Tuesday, 24 March 2026

St Vincent’s CEO Chris Blake proposes radical aged care funding solution

Caroline Egan profile image
by Caroline Egan
St Vincent’s CEO Chris Blake proposes radical aged care funding solution
Chris Blake (pictured right) in conversation with DCM Group CEO Chris Baynes (left)

More money won’t fix the problems in the aged care sector, the CEO of Australia's largest Not For Profit health and aged care provider has told the 2026 LEADERS SUMMIT.

Instead, siloed funding should instead be tied to the needs of the individual, according to Chris Blake.

The first guest speaker at the SUMMIT today (Tuesday 24 March) said that when St Vincent’s embarked on its transformation three years ago, it set out to address significant problems in the healthcare sector: an ageing population, equity in access to services, and workforce shortages.

The provider developed the hub and spoke model, announced last December, in which hospital precincts act as hubs, with aged care homes, retirement villages and home-based services as the spokes, tied back to centralised clinical oversight.

Within five years, St Vincent's plans to deliver 50% of their interactions outside traditional healthcare settings.

Disrupt funding

Chris said the aged care system must move away from simply seeking more money from Government to solve the sector’s problems. Instead, he proposed the sector seeks permission to mix funding from different elements of the healthcare system.

For example, a person in the aged care system is likely to be attracting Medicare funding, aged care funding, they might have private health insurance, PBIS funding, and state-funded hospital care.

“Those funding sources are so committed to ensuring that the funding doesn’t get mixed, that a very large proportion of that gets lost in the cracks,” Chris said.

“What we might need is not new policy, but new permissions to mix funding, with a model based not on silos, but on the person in the aged care system.”

Key to that reform would be linking information in individual healthcare records across the healthcare system. Currently, individual healthcare information records are locked in unconnected hospital and aged care systems.

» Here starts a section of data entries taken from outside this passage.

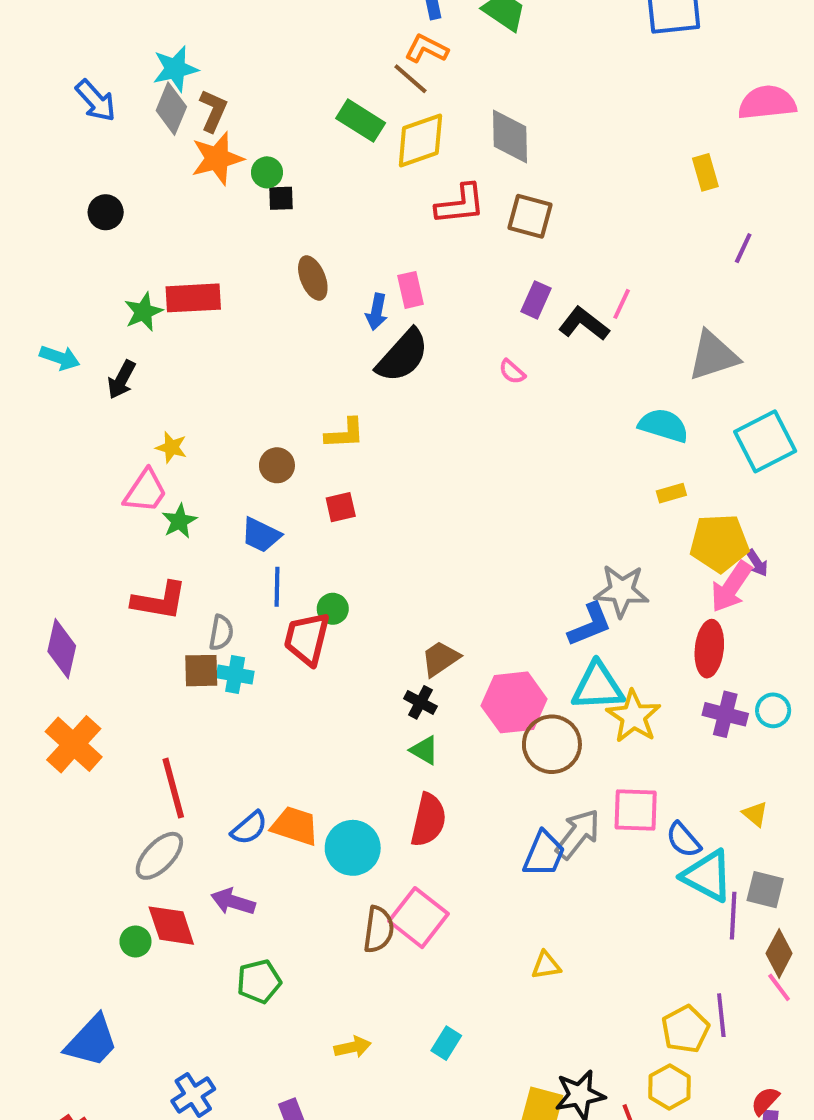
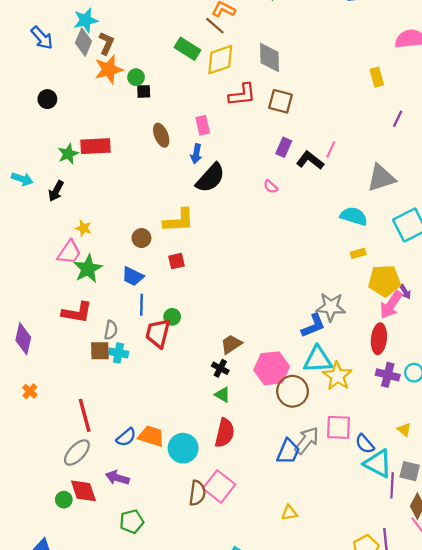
pink rectangle: (410, 290) -> (203, 125), moved
yellow L-shape: (345, 433) -> (179, 221), size x1.4
green star: (179, 521) -> (88, 269), size x1.5
orange cross: (74, 744) -> (30, 391), size x0.5

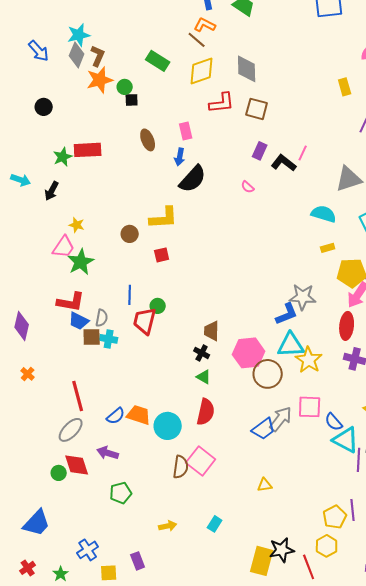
green rectangle: (187, 49) -> (158, 61), moved
blue trapezoid: (133, 276) -> (79, 321), moved
brown trapezoid: (231, 344) -> (212, 331), turned -55
blue trapezoid: (288, 451) -> (264, 429), turned 30

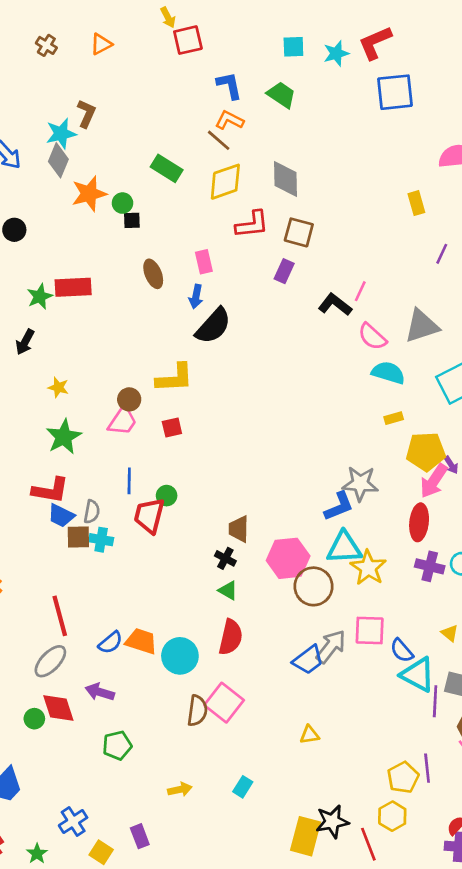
brown L-shape: (98, 56) -> (86, 114), moved
purple rectangle: (260, 151) -> (284, 271), moved
pink semicircle: (248, 187) -> (372, 337), moved, size x1.6
pink trapezoid: (64, 247) -> (122, 421), moved
yellow square: (109, 573) -> (101, 852), turned 36

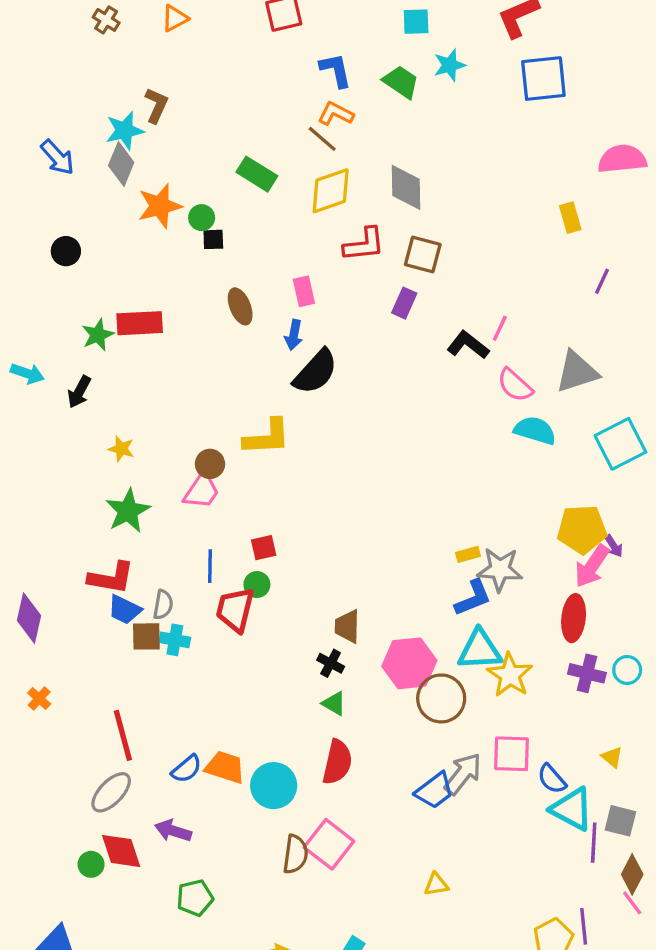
cyan star: (336, 53) -> (450, 65), moved
yellow rectangle: (394, 418) -> (468, 554), moved
red square: (172, 427) -> (264, 548), moved

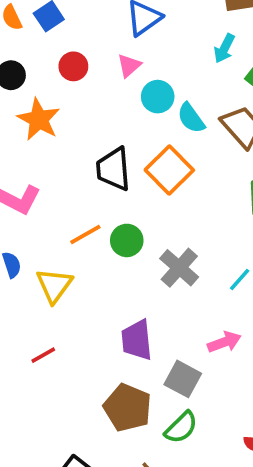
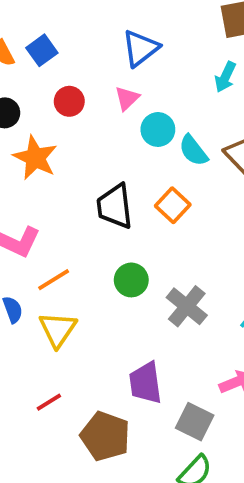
orange square: (169, 170) -> (173, 205), size x0.7
orange line: (85, 235) -> (54, 280), moved
brown pentagon: (127, 408) -> (105, 436), moved

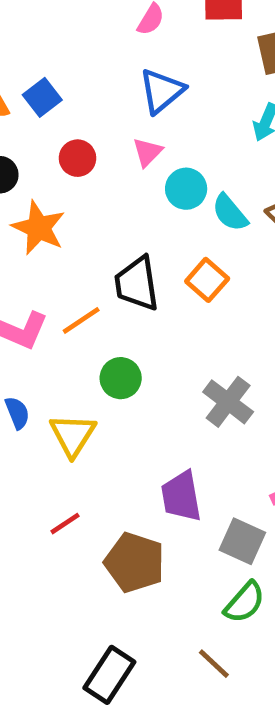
orange line: (54, 280) -> (81, 320), moved
green circle: (131, 280) -> (121, 378), moved

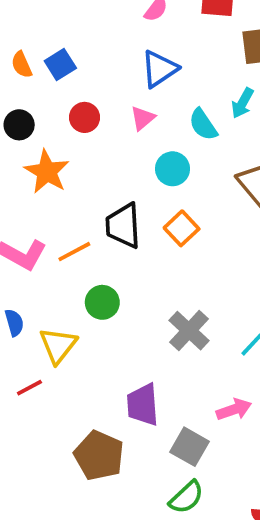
cyan circle: (186, 189) -> (173, 169), moved
cyan semicircle: (230, 213) -> (203, 125), moved
red line: (65, 524) -> (29, 388), moved

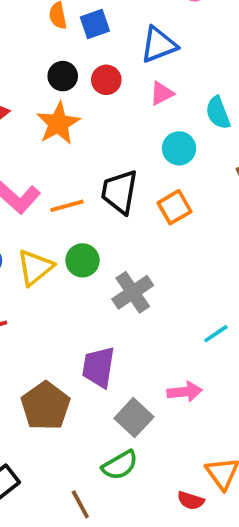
blue triangle: (159, 69) -> (159, 45), moved
black circle: (19, 125) -> (63, 76), moved
gray cross: (189, 331) -> (133, 292), moved
yellow triangle: (58, 345) -> (35, 268), moved

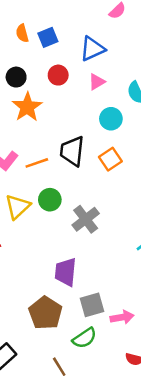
black circle: (63, 76) -> (16, 77), moved
pink arrow: (185, 392) -> (122, 317), moved
brown pentagon: (46, 406) -> (45, 313), moved
gray square: (134, 418) -> (92, 305), turned 35

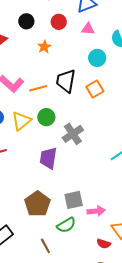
pink triangle: (97, 82) -> (88, 29), turned 32
orange star: (27, 107) -> (44, 47), moved, size x0.6
purple trapezoid: (66, 272) -> (48, 158), moved

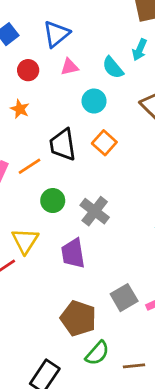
yellow triangle: (21, 121) -> (25, 241), moved
green semicircle: (66, 225) -> (97, 353), moved
brown line: (45, 246) -> (134, 366), moved, turned -49

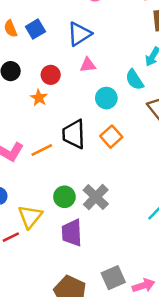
cyan semicircle: (113, 68) -> (134, 80), moved
red circle: (28, 70) -> (51, 75), moved
green circle: (53, 201) -> (64, 197), moved

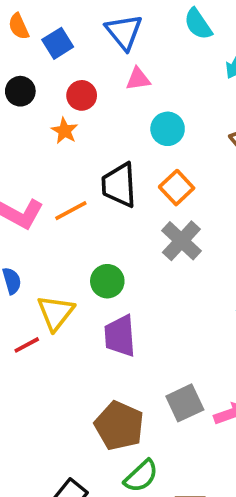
blue square: (35, 29) -> (58, 43), moved
blue triangle: (79, 34) -> (124, 32), turned -35
cyan semicircle: (134, 80) -> (198, 24), moved
gray cross: (96, 197) -> (181, 241), moved

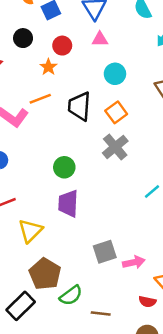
orange line: (71, 211) -> (40, 99), moved
yellow triangle: (56, 313) -> (30, 231), moved
brown pentagon: (119, 426) -> (45, 274), moved

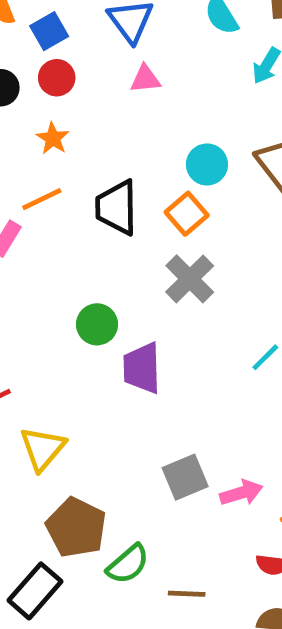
red circle: (62, 46) -> (57, 78), moved
cyan circle: (115, 74) -> (207, 164), moved
purple trapezoid: (68, 203) -> (142, 368), moved

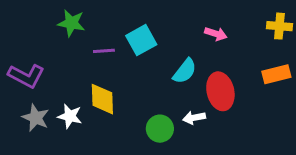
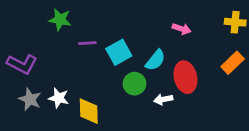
cyan square: (141, 40) -> (119, 52), moved
orange rectangle: (276, 74) -> (233, 63), turned -30
yellow diamond: (102, 99) -> (89, 111), moved
green circle: (160, 129) -> (135, 84), moved

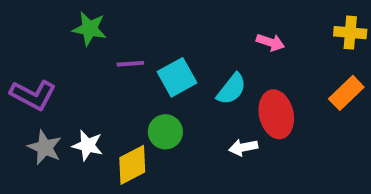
green circle: (135, 84) -> (165, 132), moved
yellow diamond: (89, 111) -> (132, 165), turned 64

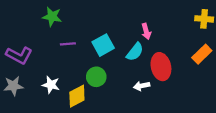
pink arrow: (270, 42) -> (146, 31), moved, turned 56
purple line: (130, 64) -> (68, 44), moved
gray star: (45, 147) -> (13, 86), moved, turned -30

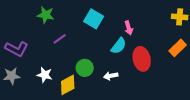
purple line: (68, 44) -> (60, 39), turned -32
cyan square: (103, 45) -> (94, 19), moved, turned -30
white arrow: (142, 86) -> (111, 76), moved

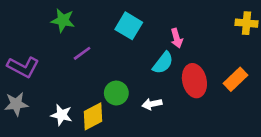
orange rectangle: (178, 48) -> (236, 79), moved
white star: (45, 75) -> (62, 115), moved

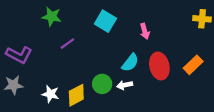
cyan semicircle: (163, 63) -> (130, 63), moved
green circle: (116, 93) -> (102, 84), moved

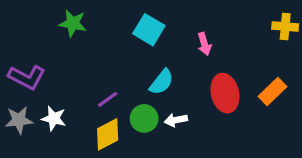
purple line: (67, 44) -> (108, 99), moved
cyan semicircle: (130, 63) -> (162, 82), moved
white star: (50, 94) -> (54, 118), moved

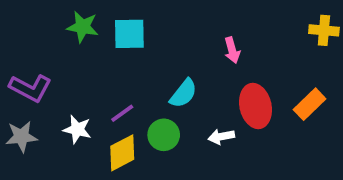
cyan square: (149, 30) -> (129, 34), moved, turned -32
white star: (54, 118) -> (77, 129), moved
white arrow: (176, 120) -> (221, 137), moved

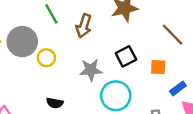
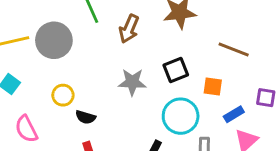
brown line: (173, 35) -> (234, 49), turned -30
yellow circle: (46, 58) -> (63, 95), moved
cyan circle: (116, 96) -> (181, 116), moved

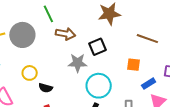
brown arrow: (129, 29) -> (65, 34), moved, turned -102
black square: (176, 70) -> (97, 47), moved
cyan circle: (181, 116) -> (99, 86), moved

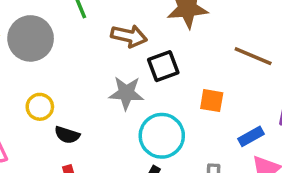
brown arrow: (65, 34) -> (129, 36), moved
orange square: (134, 65) -> (212, 101), moved

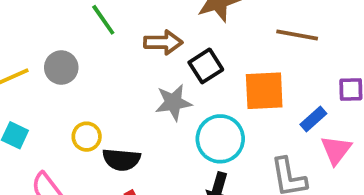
gray circle: (31, 38) -> (61, 68), size x0.7
orange square: (212, 101) -> (264, 91), size x1.6
black semicircle: (67, 135) -> (121, 160), size x1.4

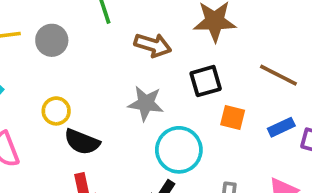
black square: (206, 66) -> (206, 81), moved
orange square: (264, 91) -> (233, 118), size x0.6
blue rectangle: (313, 119) -> (281, 127), moved

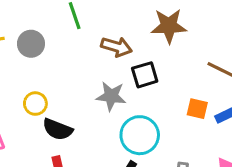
black square: (206, 81) -> (145, 75), moved
orange square: (233, 118) -> (197, 109), moved

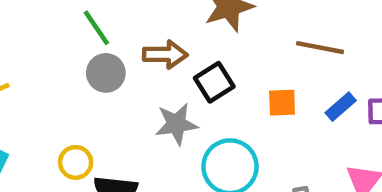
gray circle: (31, 44) -> (106, 73), moved
orange square: (197, 109) -> (282, 103), moved

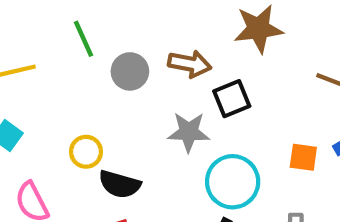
green line: (96, 28) -> (84, 39), moved
orange square: (282, 103) -> (303, 157), moved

“If you could mix the funding, if you could integrate the information around that person across those different incidences of care, you could build a healthcare model around high acuity care nurses working at the top of their scope in that site, connecting to the local, community-based healthcare,” Chris said.

“It would be a lower cost model, I have no doubt about that,” he said.

Tech innovation key

Having taken St Vincent’s executive team to India and Singapore to observe their technology and aged care systems, Chris said Australia’s technology is behind that of operators overseas.

He gave the example of a person in Florida, US, being remotely monitored in Hyderabad, India. They will receive care faster than a nurse who is meeting their minimum care minutes sitting in a nurse’s station in Australia, Chris said.

A platform for reform

As a microcosm of the healthcare system, St Vincent’s is advocating for new models of care and seeking to partner with other health and aged care organisations.

Chris has outlined a future vision for aged care. Will other operators get on board, or use these ideas as a foundation for their own innovations?